Objectives To assess the impact of gout control on the rate of hospitalization for acute HF in a prevalent gout population.
Methods This retrospective database analysis used data from the Clinical Practice Research Datalink-Hospital Episode Statistics (UK) from Jan 1, 2009 to Dec 31, 2011. Patients were required to have evidence of “prevalent established gout” (ie, treated with urate-lowering therapy [ULT] or eligible for ULT based on ACR guidelines) between Jan 1, 2009 and Dec 31, 2009 and be aged ≥18 on index date (Jan 1, 2010). Follow-up extended from Jan 1, 2010 to Dec 31, 2011. HF rate was calculated as the percentage of eligible patients having ≥1 HF-related hospitalization over the course of the calendar year. In each calendar year, patients were considered to have controlled gout if they had no elevated serum uric acid (sUA; ≥6 mg/dL), no diagnosis of tophus, and no flare documented. Uncontrolled gout was defined as ≥1 elevated sUA or 1 tophus diagnosis during the year. In this analysis patients with no documented sUA were considered not evaluable. To mitigate the limited availability of sUA data, a sensitivity analysis was conducted using an alternate definition of control status: if sUA was available, controlled was defined as no elevated sUA, no flare, and no tophi and uncontrolled was defined as ≥1 elevated sUA, tophus, or flare; if sUA was unavailable, controlled was defined as medication possession ratio (MPR)>80% and uncontrolled defined as 0%<MPR≤80%. Here, patients with no documented sUA and MPR=0% were not evaluable. The odds ratio of HF was modeled in each post-index year using logistic regression models, with adjustment for control status (in previous or current year), gender, age, and Charlson Comorbidity index as covariates.

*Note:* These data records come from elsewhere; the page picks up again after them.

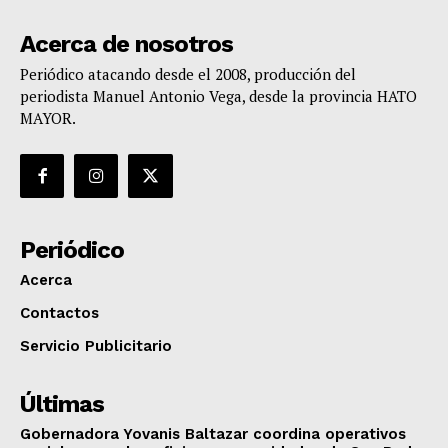
Acerca de nosotros
Periódico atacando desde el 2008, producción del
periodista Manuel Antonio Vega, desde la provincia HATO
MAYOR.
Periódico
Acerca
Contactos
Servicio Publicitario
Últimas
Gobernadora Yovanis Baltazar coordina operativos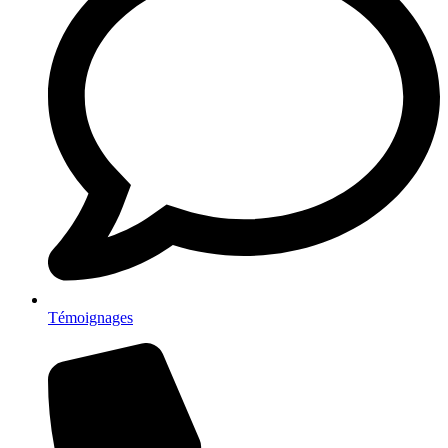
Témoignages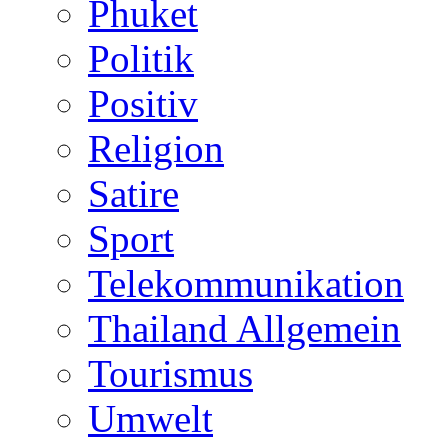
Phuket
Politik
Positiv
Religion
Satire
Sport
Telekommunikation
Thailand Allgemein
Tourismus
Umwelt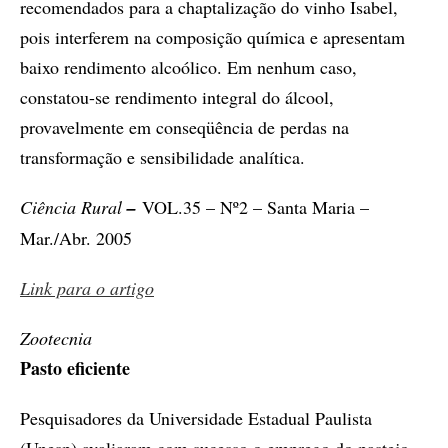
recomendados para a chaptalização do vinho Isabel,
pois interferem na composição química e apresentam
baixo rendimento alcoólico. Em nenhum caso,
constatou-se rendimento integral do álcool,
provavelmente em conseqüência de perdas na
transformação e sensibilidade analítica.
Ciência Rural
–
VOL.35 – Nº2 – Santa Maria –
Mar./Abr. 2005
Link para o artigo
Zootecnia
Pasto eficiente
Pesquisadores da Universidade Estadual Paulista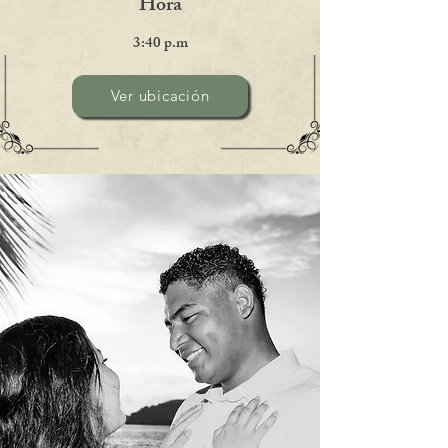
Hora
3:40 p.m
Ver ubicación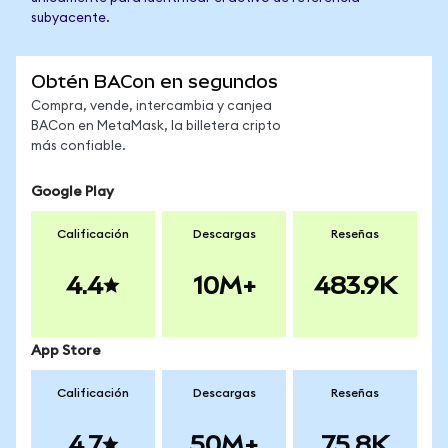
subyacente.
Obtén BACon en segundos
Compra, vende, intercambia y canjea
BACon en MetaMask, la billetera cripto
más confiable.
Google Play
Calificación
Descargas
Reseñas
4.4
10M+
483.9K
App Store
Calificación
Descargas
Reseñas
4.7
50M+
75.8K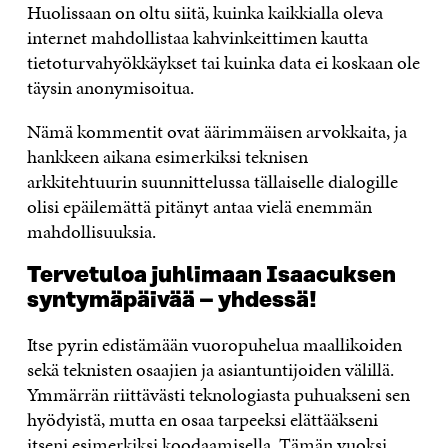
Huolissaan on oltu siitä, kuinka kaikkialla oleva
internet mahdollistaa kahvinkeittimen kautta
tietoturvahyökkäykset tai kuinka data ei koskaan ole
täysin anonymisoitua.
Nämä kommentit ovat äärimmäisen arvokkaita, ja
hankkeen aikana esimerkiksi teknisen
arkkitehtuurin suunnittelussa tällaiselle dialogille
olisi epäilemättä pitänyt antaa vielä enemmän
mahdollisuuksia.
Tervetuloa juhlimaan Isaacuksen
syntymäpäivää – yhdessä!
Itse pyrin edistämään vuoropuhelua maallikoiden
sekä teknisten osaajien ja asiantuntijoiden välillä.
Ymmärrän riittävästi teknologiasta puhuakseni sen
hyödyistä, mutta en osaa tarpeeksi elättääkseni
itseni esimerkiksi koodaamisella. Tämän vuoksi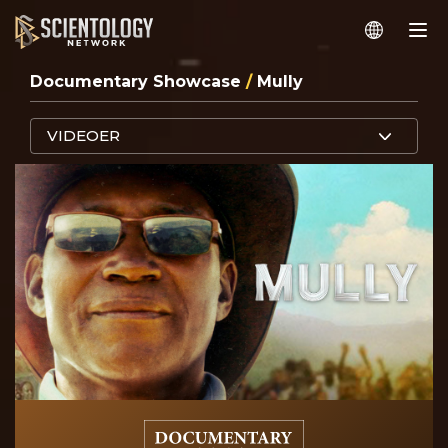
Documentary Showcase
/
Mully
VIDEOER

Results A total of 29,758 eligible gout patients were identified. Within the subset of patients with available sUA (4762 in 2010 and 4385 in 2011), the HF rate was consistently lower in patients whose gout was controlled in the ongoing year (adjusted OR: 0.253 in 2010 [P=0.032]; 0.268 in 2011 [P=0.019]). The sensitivity analysis conducted using MPR as a proxy for control in a larger population (26,999 patients in 2010 and 26,176 patients in 2011) yielded similar results (OR: 0.387 in 2010 [P<0.001]; 0.462 in 2011 [P<0.001]).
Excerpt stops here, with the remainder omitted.